Thursday, August 19, 2010

Shivani on the Future of Literary Magazines


Last week, Anis Shivani posted a list on the Huffington Post of “17 Literary Journals That Might Survive the Internet.” I found the list intriguingly random. While most literary magazines these days make their case for survivability on the grounds of how well they have adapted to the new technology (as Jeanne Leiby of the Southern Review does here effectively), the magazines Shivani has chosen fall in a broad range along the spectrum of new-media adoption—which of course may be the point he is implicitly making: that editors, not circumstances, determine a magazine’s future.

Shivani asked the editors of these publications “Can this venerable American literary institution survive—or even thrive—despite new technologies?” What struck me about the replies was that many of editors make the case for their futures by referencing the nature and position of little magazine in the past. Dan Latimer of the Southern Humanities Review says, “It is astonishing to learn that the journals that spread Modernism over the globe rarely had a circulation over 1,000. The Dial was an exception.” (The Dial was an exception, though the larger it grew, the more money it lost.) Which indicates that the reach and influence of literary magazines always extended beyond their circulation numbers. How many people have read “The Lovesong of J. Alfred Prufrock” in the near century since Ezra Pound urged Harriet Monroe to accept the work of an unpublished T. S. Eliot?

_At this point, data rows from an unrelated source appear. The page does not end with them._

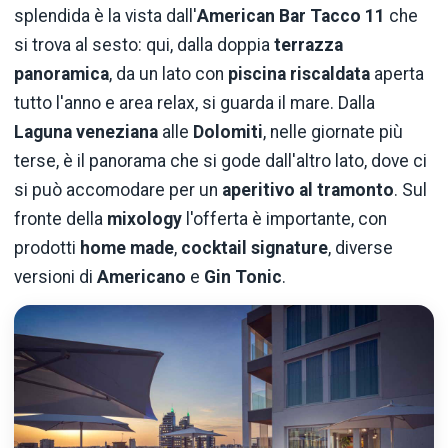
splendida è la vista dall'
American Bar Tacco 11
che
si trova al sesto: qui, dalla doppia
terrazza
panoramica
, da un lato con
piscina riscaldata
aperta
tutto l'anno e area relax, si guarda il mare. Dalla
Laguna veneziana
alle
Dolomiti
, nelle giornate più
terse, è il panorama che si gode dall'altro lato, dove ci
si può accomodare per un
aperitivo al tramonto
. Sul
fronte della
mixology
l'offerta è importante, con
prodotti
home made
,
cocktail signature
, diverse
versioni di
Americano
e
Gin Tonic
.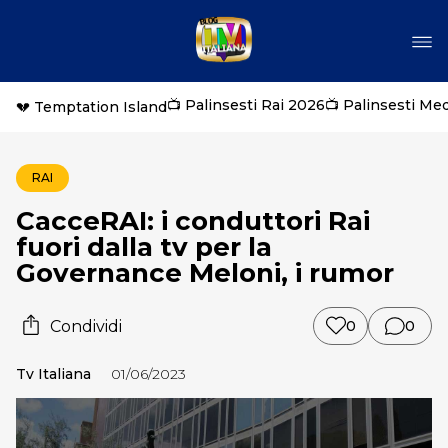
📺 Palinsesti Rai 2026
📺 Palinsesti Me
💔 Temptation Island
RAI
CacceRAI: i conduttori Rai
fuori dalla tv per la
Governance Meloni, i rumor
Condividi
0
0
Tv Italiana
01/06/2023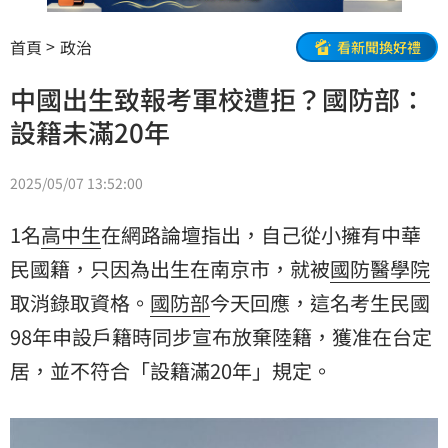
首頁
政治
看新聞換好禮
中國出生致報考軍校遭拒？國防部：
設籍未滿20年
2025/05/07 13:52:00
1名
高中生
在網路論壇指出，自己從小擁有
中華
民國籍
，只因為出生在南京市，就被
國防醫學院
取消錄取資格。
國防部
今天回應，這名考生民國
98年申設戶籍時同步宣布放棄陸籍，獲准在台定
居，並不符合「設籍滿20年」規定。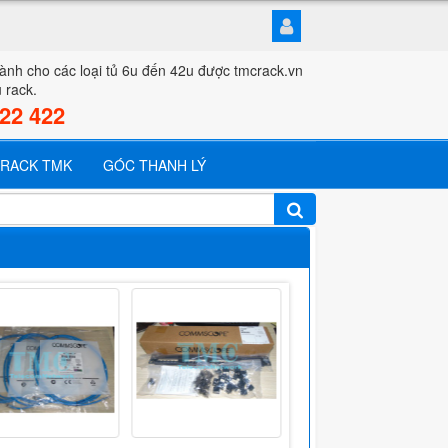
 dành cho các loại tủ 6u đến 42u được tmcrack.vn
ủ rack.
422 422
 RACK TMK
GÓC THANH LÝ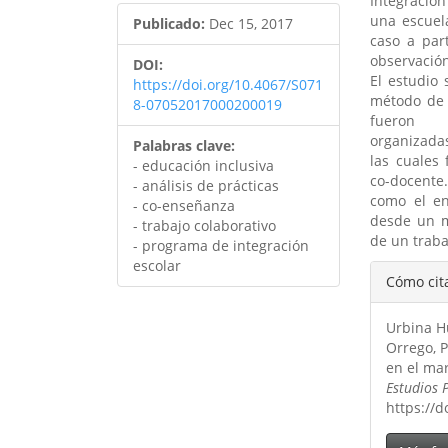
Integración
una escuela
Publicado:
Dec 15, 2017
caso a par
observación
DOI:
El estudio 
https://doi.org/10.4067/S071
método de 
8-07052017000200019
fueron
organizadas
Palabras clave:
las cuales 
- educación inclusiva
co-docente.
- análisis de prácticas
como el en
- co-enseñanza
desde un ma
- trabajo colaborativo
de un traba
- programa de integración
Detal
escolar
Cómo cit
del
Urbina Hu
artíc
Orrego, P
en el mar
Estudios 
https://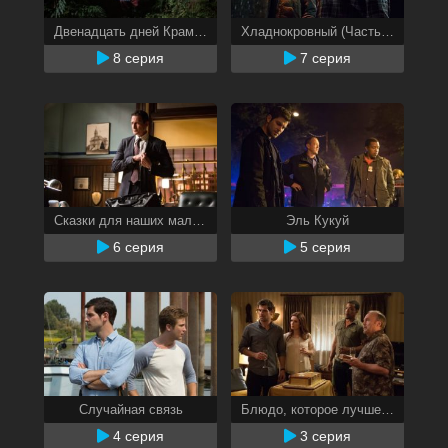
Двенадцать дней Крампуса (Часть 2)
Хладнокровный (Часть 1)
8 серия
7 серия
Сказки для наших малышей
Эль Кукуй
6 серия
5 серия
Случайная связь
Блюдо, которое лучше подавать холодным
4 серия
3 серия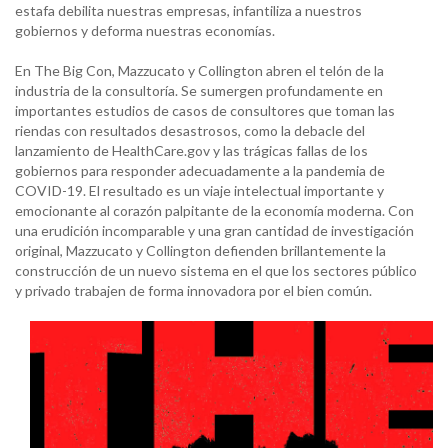
estafa debilita nuestras empresas, infantiliza a nuestros
gobiernos y deforma nuestras economías.
En The Big Con, Mazzucato y Collington abren el telón de la
industria de la consultoría. Se sumergen profundamente en
importantes estudios de casos de consultores que toman las
riendas con resultados desastrosos, como la debacle del
lanzamiento de HealthCare.gov y las trágicas fallas de los
gobiernos para responder adecuadamente a la pandemia de
COVID-19. El resultado es un viaje intelectual importante y
emocionante al corazón palpitante de la economía moderna. Con
una erudición incomparable y una gran cantidad de investigación
original, Mazzucato y Collington defienden brillantemente la
construcción de un nuevo sistema en el que los sectores público
y privado trabajen de forma innovadora por el bien común.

Robert Boyers of Salamagundi points out that literary magazines “thrive because we are committed to publishing work that cannot appear in The Atlantic or The New Yorker, work that will often seem far too eccentric and rigorous for online publications.” Which, of course, has been the mission—as advanced in different ways— of little magazines over the last century. Poets and fiction writers from Robert Frost and Marianne Moore to Joyce Oates and Ernest Hemingway were published first in small-circulation literary magazines before their work was accepted as part of the canon of the twentieth century.

Though academic quarterlies followed close on their heels, the pioneering magazines of the nineteen-teens and twenties were characterized, for the most part, by the fact that they were independently financed and that their editors rarely spent much time thinking about what they could do to bring in more subscribers. However, gone—sadly—are the days when an editor can move her operation to Europe to take advantage of a low cost of living, liquor, and printing. And most institutionally-affiliated magazines must show some growth in circulation or risk being shut down or forced online.

Carolyn Kuebler of the New England Review speculates that “eventually print will be reserved only for things that are best suited to its particular charms—literary magazines among them—rather than the assumed medium of choice.” And perhaps that will be the salvation of the literary magazine in the end: not only that it attracts a certain type of audience, but that it repels that which seeks the commercial or the profitable.

Update: I chose the Raritan image from the post because it's a great magazine that more people should know about.